→ **WHAT YOU WILL DO**: Each line starting at the one that contains "vinylová podlaha lepená" and ending at the one that contains "november 2023" must be returned exactly, and the rest of the listing is left out.

→ **MATERIAL SUPPLIED**:
━━━

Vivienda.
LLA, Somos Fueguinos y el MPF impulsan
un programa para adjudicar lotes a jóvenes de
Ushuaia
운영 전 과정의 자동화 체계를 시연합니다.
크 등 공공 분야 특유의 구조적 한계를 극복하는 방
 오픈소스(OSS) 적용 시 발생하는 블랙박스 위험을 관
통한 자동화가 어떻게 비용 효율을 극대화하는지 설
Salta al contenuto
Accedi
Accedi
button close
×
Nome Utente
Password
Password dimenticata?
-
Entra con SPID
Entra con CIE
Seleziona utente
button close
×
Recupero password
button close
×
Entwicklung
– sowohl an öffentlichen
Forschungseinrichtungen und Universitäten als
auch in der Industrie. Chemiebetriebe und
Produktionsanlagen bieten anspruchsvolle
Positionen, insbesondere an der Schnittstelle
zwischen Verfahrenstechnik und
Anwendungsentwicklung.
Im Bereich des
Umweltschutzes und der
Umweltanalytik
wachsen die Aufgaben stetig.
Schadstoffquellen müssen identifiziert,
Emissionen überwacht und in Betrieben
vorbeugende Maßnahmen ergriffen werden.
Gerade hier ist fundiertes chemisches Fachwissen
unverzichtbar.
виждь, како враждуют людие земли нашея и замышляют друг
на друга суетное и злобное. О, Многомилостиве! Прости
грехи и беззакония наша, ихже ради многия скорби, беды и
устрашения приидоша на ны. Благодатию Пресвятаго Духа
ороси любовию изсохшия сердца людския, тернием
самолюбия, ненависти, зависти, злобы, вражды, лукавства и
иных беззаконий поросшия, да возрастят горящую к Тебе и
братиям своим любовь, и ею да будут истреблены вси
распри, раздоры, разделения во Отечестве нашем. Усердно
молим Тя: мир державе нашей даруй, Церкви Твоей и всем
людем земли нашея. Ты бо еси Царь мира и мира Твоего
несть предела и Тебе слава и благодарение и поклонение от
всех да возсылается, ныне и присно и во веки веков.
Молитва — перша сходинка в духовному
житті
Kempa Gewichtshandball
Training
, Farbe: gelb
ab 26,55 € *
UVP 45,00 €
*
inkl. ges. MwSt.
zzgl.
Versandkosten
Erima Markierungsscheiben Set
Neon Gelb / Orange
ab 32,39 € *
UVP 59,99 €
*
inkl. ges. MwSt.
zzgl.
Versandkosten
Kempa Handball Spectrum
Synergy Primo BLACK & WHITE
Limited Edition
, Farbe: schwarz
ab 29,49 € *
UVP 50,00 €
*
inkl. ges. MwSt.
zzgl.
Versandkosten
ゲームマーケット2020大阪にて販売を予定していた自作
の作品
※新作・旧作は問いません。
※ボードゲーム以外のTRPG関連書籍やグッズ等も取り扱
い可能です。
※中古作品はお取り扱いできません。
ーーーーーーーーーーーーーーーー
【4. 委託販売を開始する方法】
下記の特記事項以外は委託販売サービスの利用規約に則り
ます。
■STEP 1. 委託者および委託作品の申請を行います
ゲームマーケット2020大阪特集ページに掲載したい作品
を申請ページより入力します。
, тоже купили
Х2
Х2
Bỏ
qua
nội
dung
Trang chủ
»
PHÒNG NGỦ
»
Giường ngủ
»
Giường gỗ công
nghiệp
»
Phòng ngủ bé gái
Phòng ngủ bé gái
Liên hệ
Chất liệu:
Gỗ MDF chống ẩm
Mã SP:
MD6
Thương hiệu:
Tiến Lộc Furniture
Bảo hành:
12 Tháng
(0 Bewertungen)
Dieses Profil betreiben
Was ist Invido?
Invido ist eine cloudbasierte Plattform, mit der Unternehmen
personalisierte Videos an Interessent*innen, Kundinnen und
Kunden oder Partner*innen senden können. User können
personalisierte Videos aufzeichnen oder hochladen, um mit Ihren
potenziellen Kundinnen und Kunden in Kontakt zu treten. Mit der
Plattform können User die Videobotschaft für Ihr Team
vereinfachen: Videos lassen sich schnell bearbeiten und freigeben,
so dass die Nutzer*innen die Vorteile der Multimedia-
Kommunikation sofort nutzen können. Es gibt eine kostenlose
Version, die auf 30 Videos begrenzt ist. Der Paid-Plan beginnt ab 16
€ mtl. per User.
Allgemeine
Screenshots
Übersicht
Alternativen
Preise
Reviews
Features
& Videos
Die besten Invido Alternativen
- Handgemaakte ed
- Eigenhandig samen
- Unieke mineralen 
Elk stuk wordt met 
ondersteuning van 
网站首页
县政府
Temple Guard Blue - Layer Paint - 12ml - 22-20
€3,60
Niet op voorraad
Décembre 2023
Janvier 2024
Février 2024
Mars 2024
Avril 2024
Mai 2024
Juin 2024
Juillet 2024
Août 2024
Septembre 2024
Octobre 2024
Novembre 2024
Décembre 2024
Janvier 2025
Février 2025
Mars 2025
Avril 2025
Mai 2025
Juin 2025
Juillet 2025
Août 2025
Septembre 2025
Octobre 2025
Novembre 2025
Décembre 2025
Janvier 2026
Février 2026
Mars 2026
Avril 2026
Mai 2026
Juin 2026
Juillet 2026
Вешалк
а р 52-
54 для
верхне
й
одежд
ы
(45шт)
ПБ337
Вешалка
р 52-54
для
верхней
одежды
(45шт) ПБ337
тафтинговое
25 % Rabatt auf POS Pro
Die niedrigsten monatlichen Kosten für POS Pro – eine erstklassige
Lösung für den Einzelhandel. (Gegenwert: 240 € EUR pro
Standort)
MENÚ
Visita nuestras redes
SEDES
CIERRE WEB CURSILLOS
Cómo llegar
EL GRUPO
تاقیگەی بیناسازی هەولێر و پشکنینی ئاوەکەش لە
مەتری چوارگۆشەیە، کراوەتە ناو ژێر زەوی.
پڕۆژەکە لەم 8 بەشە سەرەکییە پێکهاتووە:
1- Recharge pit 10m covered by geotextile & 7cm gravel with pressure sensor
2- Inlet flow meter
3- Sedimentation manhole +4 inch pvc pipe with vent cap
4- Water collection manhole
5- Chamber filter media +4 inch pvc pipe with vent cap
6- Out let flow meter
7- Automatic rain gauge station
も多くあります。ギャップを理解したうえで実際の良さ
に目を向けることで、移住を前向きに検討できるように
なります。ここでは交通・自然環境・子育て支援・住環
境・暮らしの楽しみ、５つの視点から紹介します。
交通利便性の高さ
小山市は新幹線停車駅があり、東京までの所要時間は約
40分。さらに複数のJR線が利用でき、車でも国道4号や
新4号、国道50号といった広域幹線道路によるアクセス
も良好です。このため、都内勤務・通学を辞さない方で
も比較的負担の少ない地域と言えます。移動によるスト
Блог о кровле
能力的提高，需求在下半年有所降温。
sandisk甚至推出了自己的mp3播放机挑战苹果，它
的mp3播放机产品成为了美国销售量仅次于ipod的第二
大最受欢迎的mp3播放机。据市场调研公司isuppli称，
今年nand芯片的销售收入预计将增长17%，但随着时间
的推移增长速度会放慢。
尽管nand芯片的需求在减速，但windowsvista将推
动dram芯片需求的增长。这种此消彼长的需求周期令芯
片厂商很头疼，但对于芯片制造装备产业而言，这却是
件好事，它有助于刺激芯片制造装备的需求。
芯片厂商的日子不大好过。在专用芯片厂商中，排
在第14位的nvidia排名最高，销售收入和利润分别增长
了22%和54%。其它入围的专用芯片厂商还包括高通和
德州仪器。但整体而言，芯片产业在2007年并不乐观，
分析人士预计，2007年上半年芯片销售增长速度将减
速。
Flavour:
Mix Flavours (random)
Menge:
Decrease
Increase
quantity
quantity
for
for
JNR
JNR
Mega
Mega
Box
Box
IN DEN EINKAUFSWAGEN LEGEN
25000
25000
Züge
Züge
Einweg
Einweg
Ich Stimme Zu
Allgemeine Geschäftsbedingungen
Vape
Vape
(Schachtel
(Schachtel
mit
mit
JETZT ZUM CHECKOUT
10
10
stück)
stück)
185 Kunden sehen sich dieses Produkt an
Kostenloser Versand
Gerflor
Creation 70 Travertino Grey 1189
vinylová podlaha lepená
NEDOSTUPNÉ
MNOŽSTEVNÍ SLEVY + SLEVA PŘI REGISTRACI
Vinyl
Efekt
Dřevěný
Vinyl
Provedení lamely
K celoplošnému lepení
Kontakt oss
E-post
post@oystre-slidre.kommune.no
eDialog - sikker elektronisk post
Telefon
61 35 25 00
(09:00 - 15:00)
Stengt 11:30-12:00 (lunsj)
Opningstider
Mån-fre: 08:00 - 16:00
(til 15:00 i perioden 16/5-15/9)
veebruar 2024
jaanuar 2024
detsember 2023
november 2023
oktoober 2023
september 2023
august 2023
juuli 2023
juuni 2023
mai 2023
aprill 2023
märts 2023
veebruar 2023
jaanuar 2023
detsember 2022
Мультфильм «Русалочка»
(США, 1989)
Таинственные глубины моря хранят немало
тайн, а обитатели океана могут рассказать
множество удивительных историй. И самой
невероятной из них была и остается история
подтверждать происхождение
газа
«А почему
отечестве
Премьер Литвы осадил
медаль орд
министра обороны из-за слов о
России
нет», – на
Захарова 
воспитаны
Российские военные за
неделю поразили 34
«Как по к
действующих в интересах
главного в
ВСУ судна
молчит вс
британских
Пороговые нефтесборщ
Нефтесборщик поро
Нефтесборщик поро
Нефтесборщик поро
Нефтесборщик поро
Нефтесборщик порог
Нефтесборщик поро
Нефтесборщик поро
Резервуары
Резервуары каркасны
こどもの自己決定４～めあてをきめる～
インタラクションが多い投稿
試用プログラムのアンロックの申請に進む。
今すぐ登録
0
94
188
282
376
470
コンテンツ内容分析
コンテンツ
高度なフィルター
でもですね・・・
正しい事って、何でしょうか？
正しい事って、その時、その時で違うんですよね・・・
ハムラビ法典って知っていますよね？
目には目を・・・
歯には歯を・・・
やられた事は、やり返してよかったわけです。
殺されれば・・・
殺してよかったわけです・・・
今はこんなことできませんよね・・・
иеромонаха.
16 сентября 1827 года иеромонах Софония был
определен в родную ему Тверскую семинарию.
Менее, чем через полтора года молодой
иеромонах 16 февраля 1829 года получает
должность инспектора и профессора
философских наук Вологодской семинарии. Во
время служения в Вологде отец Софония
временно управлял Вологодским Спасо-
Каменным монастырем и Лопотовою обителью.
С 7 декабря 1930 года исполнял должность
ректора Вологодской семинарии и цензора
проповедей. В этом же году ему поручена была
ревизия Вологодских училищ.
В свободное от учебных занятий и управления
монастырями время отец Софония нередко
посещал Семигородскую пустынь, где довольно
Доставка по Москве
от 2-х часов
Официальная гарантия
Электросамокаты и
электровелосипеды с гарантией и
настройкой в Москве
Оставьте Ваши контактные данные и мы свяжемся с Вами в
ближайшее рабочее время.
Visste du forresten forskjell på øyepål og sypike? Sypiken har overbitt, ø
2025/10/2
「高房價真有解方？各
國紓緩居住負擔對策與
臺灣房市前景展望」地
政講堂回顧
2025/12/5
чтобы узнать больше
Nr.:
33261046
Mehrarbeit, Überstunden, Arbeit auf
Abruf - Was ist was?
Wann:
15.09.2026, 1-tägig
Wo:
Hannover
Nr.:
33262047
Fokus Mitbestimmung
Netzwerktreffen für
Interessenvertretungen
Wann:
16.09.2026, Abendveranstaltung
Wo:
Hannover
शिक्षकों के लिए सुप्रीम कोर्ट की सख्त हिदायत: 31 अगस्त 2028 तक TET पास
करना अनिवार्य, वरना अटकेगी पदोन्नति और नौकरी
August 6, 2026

━━━

→ **RESPONSE BOX**:
vinylová podlaha lepená
NEDOSTUPNÉ
MNOŽSTEVNÍ SLEVY + SLEVA PŘI REGISTRACI
Vinyl
Efekt
Dřevěný
Vinyl
Provedení lamely
K celoplošnému lepení
Kontakt oss
E-post
post@oystre-slidre.kommune.no
eDialog - sikker elektronisk post
Telefon
61 35 25 00
(09:00 - 15:00)
Stengt 11:30-12:00 (lunsj)
Opningstider
Mån-fre: 08:00 - 16:00
(til 15:00 i perioden 16/5-15/9)
veebruar 2024
jaanuar 2024
detsember 2023
november 2023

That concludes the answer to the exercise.